## What is expected:
Pictures aside, repeat every record below exactly.

## Data for review:
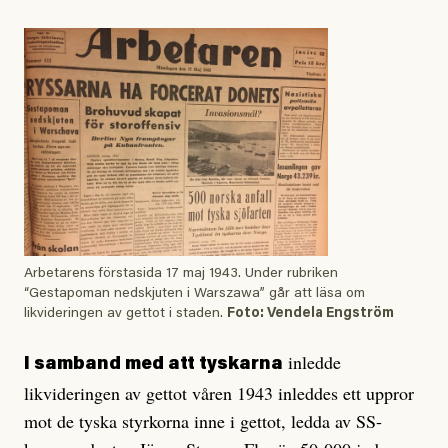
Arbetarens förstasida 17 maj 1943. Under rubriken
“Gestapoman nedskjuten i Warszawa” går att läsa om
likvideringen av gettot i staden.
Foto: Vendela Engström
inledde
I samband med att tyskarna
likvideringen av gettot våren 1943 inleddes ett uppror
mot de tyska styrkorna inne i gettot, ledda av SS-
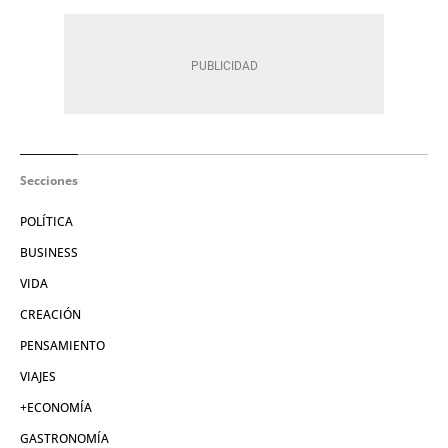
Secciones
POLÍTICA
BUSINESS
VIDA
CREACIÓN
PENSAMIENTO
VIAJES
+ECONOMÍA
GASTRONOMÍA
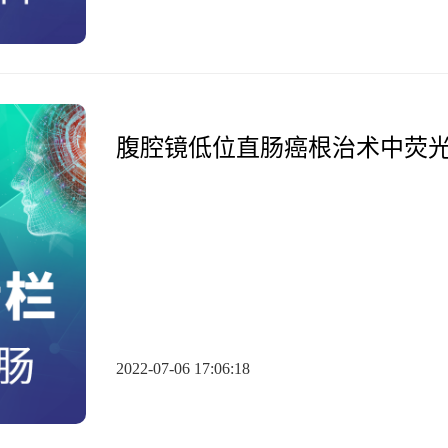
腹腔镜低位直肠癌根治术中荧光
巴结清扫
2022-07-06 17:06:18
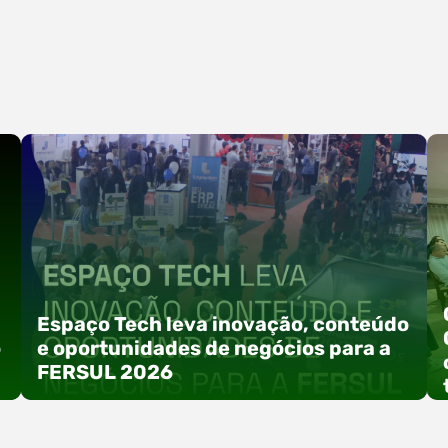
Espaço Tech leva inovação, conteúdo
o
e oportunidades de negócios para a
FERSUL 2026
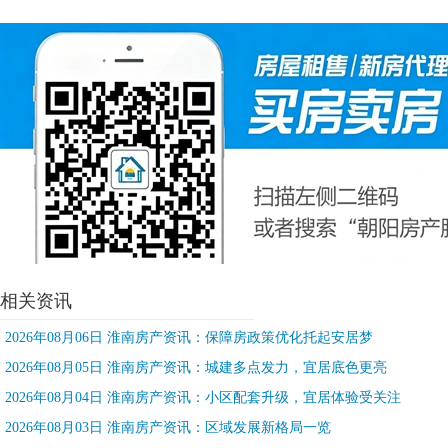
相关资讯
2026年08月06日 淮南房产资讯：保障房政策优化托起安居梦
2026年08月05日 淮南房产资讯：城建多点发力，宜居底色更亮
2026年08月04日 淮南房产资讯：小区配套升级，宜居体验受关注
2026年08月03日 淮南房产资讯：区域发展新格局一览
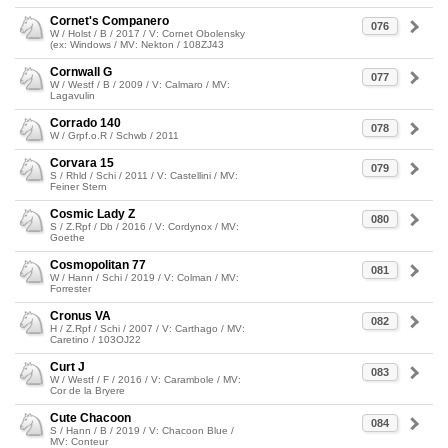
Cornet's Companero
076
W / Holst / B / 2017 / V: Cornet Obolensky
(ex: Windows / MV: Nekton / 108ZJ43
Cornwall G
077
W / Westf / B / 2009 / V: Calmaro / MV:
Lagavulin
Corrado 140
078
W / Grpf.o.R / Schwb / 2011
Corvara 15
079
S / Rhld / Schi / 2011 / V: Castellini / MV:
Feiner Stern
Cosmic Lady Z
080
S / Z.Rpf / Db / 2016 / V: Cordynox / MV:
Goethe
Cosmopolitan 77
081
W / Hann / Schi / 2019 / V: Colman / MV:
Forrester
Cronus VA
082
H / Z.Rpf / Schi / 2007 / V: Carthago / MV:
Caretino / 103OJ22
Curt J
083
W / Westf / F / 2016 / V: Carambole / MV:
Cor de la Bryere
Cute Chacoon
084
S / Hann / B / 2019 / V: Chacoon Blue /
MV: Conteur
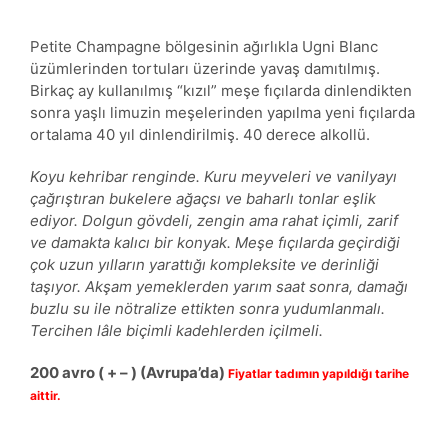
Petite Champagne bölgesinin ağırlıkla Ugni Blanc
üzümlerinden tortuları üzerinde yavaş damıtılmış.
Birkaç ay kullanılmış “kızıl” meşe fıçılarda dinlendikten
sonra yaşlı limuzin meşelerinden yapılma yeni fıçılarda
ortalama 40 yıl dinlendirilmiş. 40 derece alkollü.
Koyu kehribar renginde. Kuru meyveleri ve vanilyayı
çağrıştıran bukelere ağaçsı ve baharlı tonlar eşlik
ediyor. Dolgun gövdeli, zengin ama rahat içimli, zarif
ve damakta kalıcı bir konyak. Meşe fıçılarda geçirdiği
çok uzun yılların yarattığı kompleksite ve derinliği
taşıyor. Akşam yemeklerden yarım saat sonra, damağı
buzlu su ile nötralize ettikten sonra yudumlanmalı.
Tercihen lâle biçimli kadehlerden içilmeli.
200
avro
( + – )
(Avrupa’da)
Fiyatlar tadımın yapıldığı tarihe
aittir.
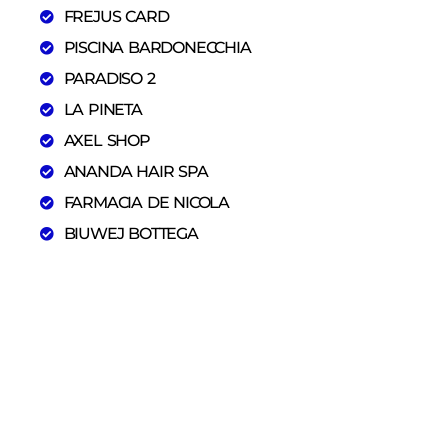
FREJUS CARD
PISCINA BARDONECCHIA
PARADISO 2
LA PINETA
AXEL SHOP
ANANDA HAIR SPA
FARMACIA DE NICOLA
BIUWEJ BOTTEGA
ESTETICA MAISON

## Solution to this problem:
Arbetarens förstasida 17 maj 1943. Under rubriken
“Gestapoman nedskjuten i Warszawa” går att läsa om
likvideringen av gettot i staden.
Foto: Vendela Engström
inledde
I samband med att tyskarna
likvideringen av gettot våren 1943 inleddes ett uppror
mot de tyska styrkorna inne i gettot, ledda av SS-
Secciones
POLÍTICA
BUSINESS
VIDA
CREACIÓN
PENSAMIENTO
VIAJES
+ECONOMÍA
GASTRONOMÍA
腹腔镜低位直肠癌根治术中荧光
巴结清扫
2022-07-06 17:06:18
Espaço Tech leva inovação, conteúdo
o
e oportunidades de negócios para a
FERSUL 2026
相关资讯
2026年08月06日 淮南房产资讯：保障房政策优化托起安居梦
2026年08月05日 淮南房产资讯：城建多点发力，宜居底色更亮
2026年08月04日 淮南房产资讯：小区配套升级，宜居体验受关注
2026年08月03日 淮南房产资讯：区域发展新格局一览
Cornet's Companero
076
W / Holst / B / 2017 / V: Cornet Obolensky
(ex: Windows / MV: Nekton / 108ZJ43
Cornwall G
077
W / Westf / B / 2009 / V: Calmaro / MV:
Lagavulin
Corrado 140
078
W / Grpf.o.R / Schwb / 2011
Corvara 15
079
S / Rhld / Schi / 2011 / V: Castellini / MV:
Feiner Stern
Cosmic Lady Z
080
S / Z.Rpf / Db / 2016 / V: Cordynox / MV:
Goethe
Cosmopolitan 77
081
W / Hann / Schi / 2019 / V: Colman / MV:
Forrester
Cronus VA
082
H / Z.Rpf / Schi / 2007 / V: Carthago / MV:
Caretino / 103OJ22
Curt J
083
W / Westf / F / 2016 / V: Carambole / MV:
Cor de la Bryere
Cute Chacoon
084
S / Hann / B / 2019 / V: Chacoon Blue /
MV: Conteur
Petite Champagne bölgesinin ağırlıkla Ugni Blanc
üzümlerinden tortuları üzerinde yavaş damıtılmış.
Birkaç ay kullanılmış “kızıl” meşe fıçılarda dinlendikten
sonra yaşlı limuzin meşelerinden yapılma yeni fıçılarda
ortalama 40 yıl dinlendirilmiş. 40 derece alkollü.
Koyu kehribar renginde. Kuru meyveleri ve vanilyayı
çağrıştıran bukelere ağaçsı ve baharlı tonlar eşlik
ediyor. Dolgun gövdeli, zengin ama rahat içimli, zarif
ve damakta kalıcı bir konyak. Meşe fıçılarda geçirdiği
çok uzun yılların yarattığı kompleksite ve derinliği
taşıyor. Akşam yemeklerden yarım saat sonra, damağı
buzlu su ile nötralize ettikten sonra yudumlanmalı.
Tercihen lâle biçimli kadehlerden içilmeli.
200
avro
( + – )
(Avrupa’da)
Fiyatlar tadımın yapıldığı tarihe
aittir.
FREJUS CARD
PISCINA BARDONECCHIA
PARADISO 2
LA PINETA
AXEL SHOP
ANANDA HAIR SPA
FARMACIA DE NICOLA
BIUWEJ BOTTEGA
ESTETICA MAISON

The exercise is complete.